The Problem with Media

Recently the Guardian launched a subscription model for its website. At the same time, the Independent has ceased to print copies, and the Times is apparently on the skids owing to lack of sales. The Telegraph seems to be transforming itself into a bizarre tabloid, Private Eye famously talks about the paper's obsession with 'fruity girls' and notes how it's transformed into a mouthpiece for its owners' views on all matters from the bizarre to the sublime.

At the same time the tabloid press in the UK seems to be going through a boom period, as the Guardian asks readers for support, the Daily Mail struts in its influence, confident of sales and advertising revenue. One imagines that even the recently announcement by Lego's recent announcement that they would not continue advertising with them, is scarcely going to raise a panic at the Mail's offices. Similarly the Sun and Express are still riding high in circulation, as the broadsheet newspapers appear to be heading down the plughole.

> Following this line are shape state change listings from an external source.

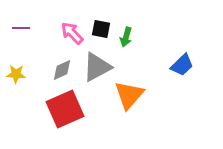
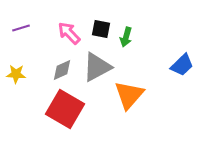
purple line: rotated 18 degrees counterclockwise
pink arrow: moved 3 px left
red square: rotated 36 degrees counterclockwise
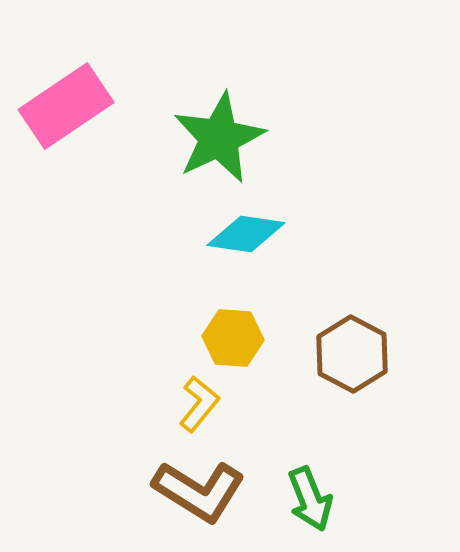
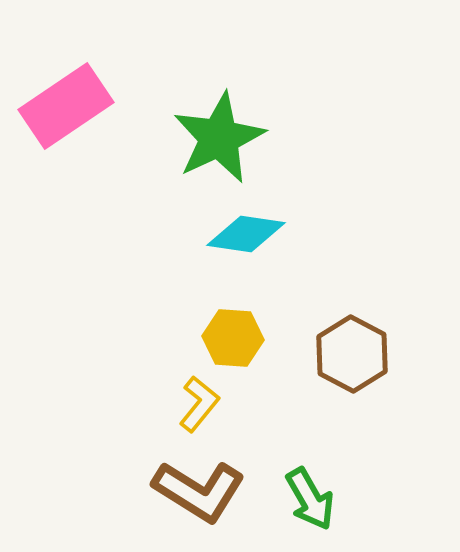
green arrow: rotated 8 degrees counterclockwise
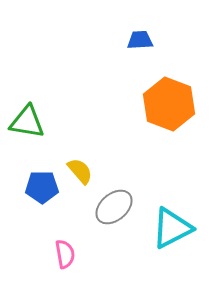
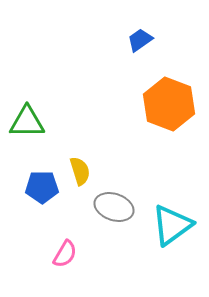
blue trapezoid: rotated 32 degrees counterclockwise
green triangle: rotated 9 degrees counterclockwise
yellow semicircle: rotated 24 degrees clockwise
gray ellipse: rotated 60 degrees clockwise
cyan triangle: moved 3 px up; rotated 9 degrees counterclockwise
pink semicircle: rotated 40 degrees clockwise
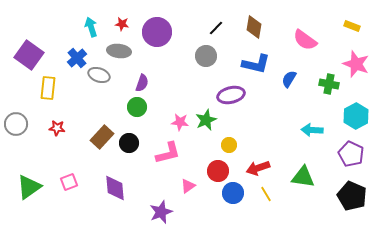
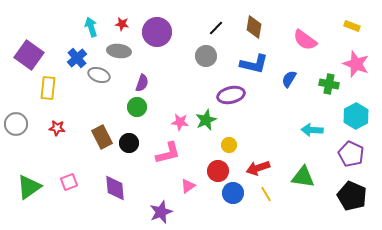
blue L-shape at (256, 64): moved 2 px left
brown rectangle at (102, 137): rotated 70 degrees counterclockwise
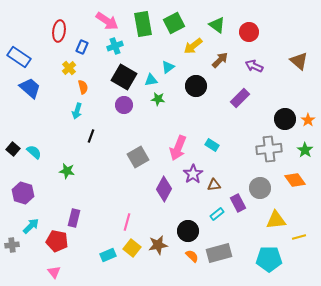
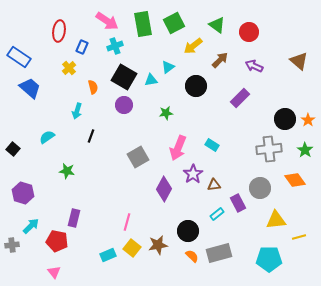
orange semicircle at (83, 87): moved 10 px right
green star at (158, 99): moved 8 px right, 14 px down; rotated 16 degrees counterclockwise
cyan semicircle at (34, 152): moved 13 px right, 15 px up; rotated 77 degrees counterclockwise
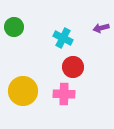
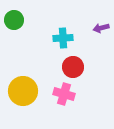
green circle: moved 7 px up
cyan cross: rotated 30 degrees counterclockwise
pink cross: rotated 15 degrees clockwise
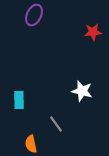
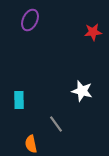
purple ellipse: moved 4 px left, 5 px down
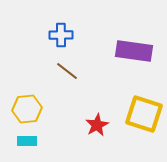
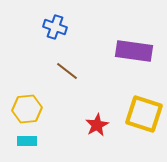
blue cross: moved 6 px left, 8 px up; rotated 20 degrees clockwise
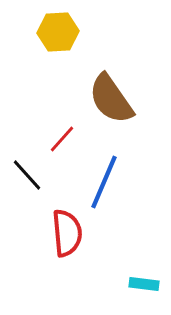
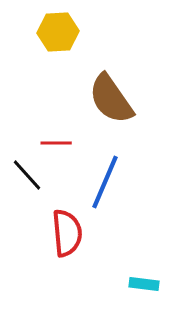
red line: moved 6 px left, 4 px down; rotated 48 degrees clockwise
blue line: moved 1 px right
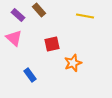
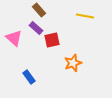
purple rectangle: moved 18 px right, 13 px down
red square: moved 4 px up
blue rectangle: moved 1 px left, 2 px down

As a habitual reader of the comments under articles (it's a bad habit, I'm trying to stop - at times I feel like I need an intervention), I've also seen repeated references to the MSM, the Mainstream Media, usually by people who are darkly referring to bias or something that's not being reported. The implication is that there's some sort of conspiracy to keep information out of the public eyes, presumably the sort of story that would prove beyond a doubt that EU Commissioners eat babies for breakfast or that Climate Change is a huge conspiracy by aliens to supplant human life (anything not to have to actually change how we live). In an age where gods and demons are largely discredited, the parts of our brains that look for patterns find them, for the wrong reasons. We seek order and a conspiracy scratches that itch. I am unconvinced that going to sites that are openly biased, and who have nothing to reign them in or provide even a smidgeon of a code of ethics is a beneficial thing, especially in a society that has virtually enslaved itself to the internet and would likely fall apart without it.

The problem is that the 'net creates bubbles and echo chambers. John Oliver touches on this in this video.


Going back to my Climate Change is caused by aliens, I could just lift the entire plot of John Wyndam's The Kraken Wakes and present it as true. It wouldn't be, but I could claim that it is (and sadly if it was, I bet we'd be a lot more interested as a species).

We seem to have lost track of 'facts', we seem to be in a 'post fact' period, which I find terrifying because it means, for example, that huge things (like for instance that Britain created the concentration camp) get brushed under the carpet - because it doesn't fit with the resurgent British nationalism that's washing our past whiter than white. We're trading ignorance for knowledge, and scarily, we don't actually know that we're doing it. I'm not immune to it, especially on matters concerning science but I admit that and I try to better. A lot of other people just pick up the information they see on social media and assume its' true, there's no fact checking or attempts to work out if its true, they take it all on face value.

We have to stop this - we go on and on about how smart we are, so why aren't we using that intelligence?